Extracted records:
.....

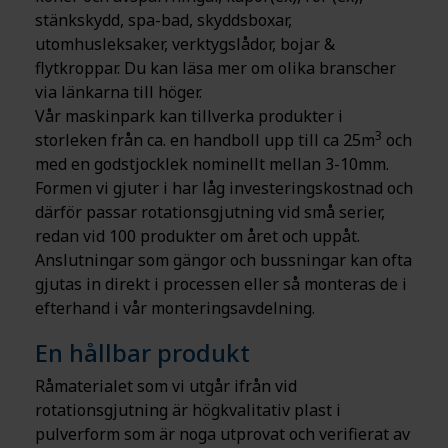
stänkskydd, spa-bad, skyddsboxar,
utomhusleksaker, verktygslådor, bojar &
flytkroppar. Du kan läsa mer om olika branscher
via länkarna till höger.
Vår maskinpark kan tillverka produkter i
3
storleken från ca. en handboll upp till ca 25m
och
med en godstjocklek nominellt mellan 3-10mm.
Formen vi gjuter i har låg investeringskostnad och
därför passar rotationsgjutning vid små serier,
redan vid 100 produkter om året och uppåt.
Anslutningar som gängor och bussningar kan ofta
gjutas in direkt i processen eller så monteras de i
efterhand i vår monteringsavdelning.
En hållbar produkt
Råmaterialet som vi utgår ifrån vid
rotationsgjutning är högkvalitativ plast i
pulverform som är noga utprovat och verifierat av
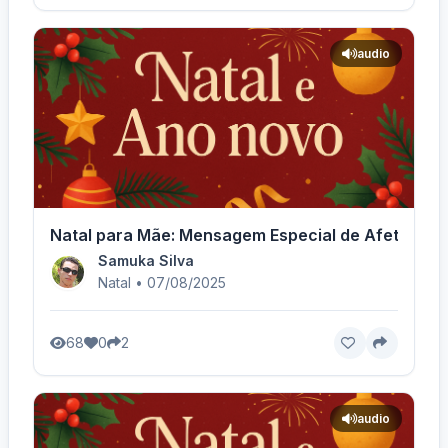
audio
Natal para Mãe: Mensagem Especial de Afeto
Samuka Silva
Natal • 07/08/2025
68
0
2
audio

.....

- _WORK ITEM_
Using only the entries above, output the line with "redan vid 100 produkter om året och uppåt.", the line with "rotationsgjutning är högkvalitativ plast i", and all lines between them, exactly as they stand.

- _YOUR RESPONSE_
redan vid 100 produkter om året och uppåt.
Anslutningar som gängor och bussningar kan ofta
gjutas in direkt i processen eller så monteras de i
efterhand i vår monteringsavdelning.
En hållbar produkt
Råmaterialet som vi utgår ifrån vid
rotationsgjutning är högkvalitativ plast i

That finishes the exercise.